В Музее городской скульптуры открылась ретроспектива главной немецкой концептуалистки Ханне Дарбовен. На выставке, устроенной петербургским Институтом им. Гете совместно с немецким Институтом связей с зарубежными странами (IFA), показаны аранжированные в виде инсталляций рисунки-дневники художницы 1980-х — начала 1990-х годов. Расшифровкой кодов ее нумерологического творчества занималась АННА ТОЛСТОВА.
Принципы своей мистической математики Ханне Дарбовен открыла в Нью-Йорке в конце 1960-х, где оказалась в компании таких же серийных художников-маньяков вроде Сола ЛеВитта, Карла Андре и Джозефа Кошута. С тех пор занята переводом своей личной — ни дня без строчки — и мировой истории, литературы (от "Одиссеи" до "Берлин, Александерплац" Альфреда Деблина) и философии на язык формул и сооружением из них инсталляций. То есть переводом времени в пространство. Конторка же — важнейшая для Дарбовен метафора. Во-первых, конторка бюрократа стала теперь орудием "художника-писаря", осуществляющего искусство как процесс. Во-вторых, конторка — это что-то вроде кафедры проповедника, а себя Дарбовен видит еще и в этом качестве. Доходит даже до политической агитации, как в знаменитом "Рубеже 80", тоже привезенном на выставку, когда в предчувствии третьей мировой войны художница включила в свой опус политические дебаты из "Шпигеля" и ноты ленноновского "Дайте миру шанс". Кстати, начиная с 1980-х нотные тексты, составленные по дарбовеновским серийным рецептам, складываются в напоминающую Филиппа Гласса минималистскую музыку, записями которой сопровождаются некоторые инсталляции. Так что идея в этом "искусстве идей" в конце концов лишается визуальной формы и обретает наиболее адекватную себе — звуковую. Тут следуют обязательные упоминания Пифагора с его музыкально-арифметической мистикой и Вагнера с его синтетическим Gesamtkunstwerk. И, конечно, напоминание, что Ханне Дарбовен — немецкая художница, а кому, как не философичным немцам, созерцать идею в ее абсолютной чистоте.

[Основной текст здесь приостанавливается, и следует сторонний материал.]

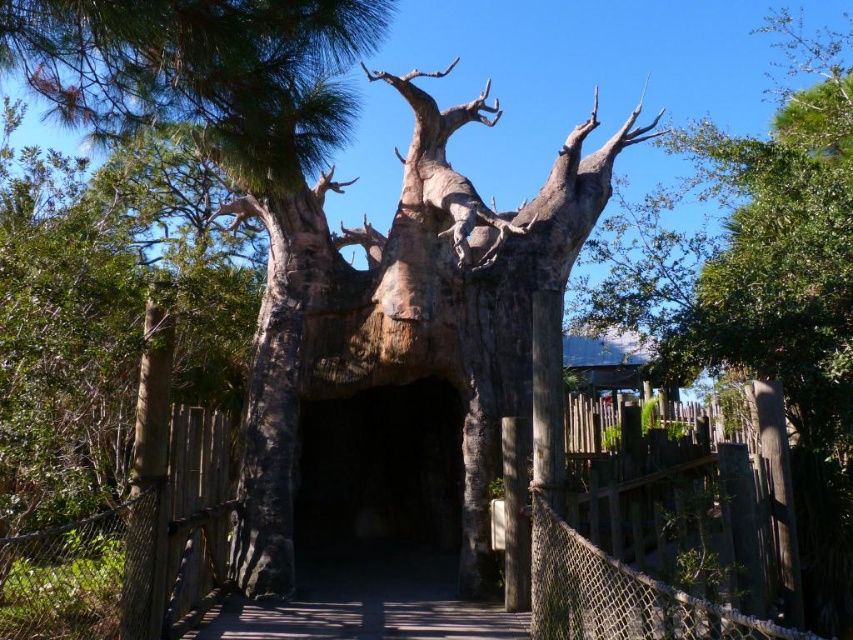 Does dark stone cave at center have a lesser width compared to wooden bridge at center?

Yes.

From the picture: Between dark stone cave at center and wooden bridge at center, which one is positioned higher?

Positioned higher is dark stone cave at center.

Does point (355, 515) come farther from viewer compared to point (339, 582)?

Yes, it is.

Find the location of a particular element. The width and height of the screenshot is (853, 640). dark stone cave at center is located at coordinates (379, 476).

Measure the distance between point (x=560, y=584) and camera.

The distance of point (x=560, y=584) from camera is 4.23 meters.

Does point (734, 456) come behind point (358, 550)?

That is False.

The image size is (853, 640). I want to click on rope bridge at center, so click(653, 554).

Where is `rope bridge at center`? The height and width of the screenshot is (640, 853). rope bridge at center is located at coordinates (653, 554).

Can you confirm if rope bridge at center is smaller than wooden bridge at center?

Yes, rope bridge at center is smaller than wooden bridge at center.

Measure the distance between rope bridge at center and camera.

The distance of rope bridge at center from camera is 5.01 meters.

This screenshot has width=853, height=640. I want to click on rope bridge at center, so (653, 554).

Словом, Ханне Дарбовен предстает образцовым художником-концептуалистом, самой лучшей, нью-йоркской классического периода конца 1960-х выделки. И чтобы все это объяснить, выставку сопровождает цикл лекций, экскурсий, круглых столов для публики, то есть огромное количество слов, которое и должно по определению сопутствовать произведению концептуального искусства. Только дело здесь не столько в соблюдении концептуалистских ритуалов, — просто кураторы, как кажется, сомневаются в способности местного зрителя эту образцовость оценить. Поэтому и будут рассказывать об отличиях концептуализма московского от концептуализма вообще: почему в Нью-Йорке было "искусство после философии", а в Москве — "после идеологии", почему у них тяготели к минималистской абстракции, а у нас — к избыточности слов и изображений, почему, наконец, здесь концептуализм был "романтический" и теплый, а там — "лингвистический" и холодный. Тоже, в сущности, займутся переводом — делом в этом случае почти таким же бесперспективным, как объяснять картины мертвому зайцу. И причина, конечно, вовсе не в концептуалистской зацикленности на языке, но в непереводимости социального и психологического, когда голодный сытого не разумеет. Когда коммунальные страхи нашего концептуалиста куда ближе экзистенциального ужаса художника западного, индивидуальные фобии которого скуплены лучшими галереями и проинтерпретированы целым полком критиков. Так что трудно поверить, что ему, совершенно благополучному, нужно было сделать выбор гораздо более трудный, чем выбор между тем, быть ли подпольщиком, или быть художником официальным. Выбор просто быть художником, когда все художественное умерло, молиться не на что и неоткуда ждать откровения, а только и остается, что ежедневно отсылать в пустой космос шифровки о еще одной прожитой единице времени.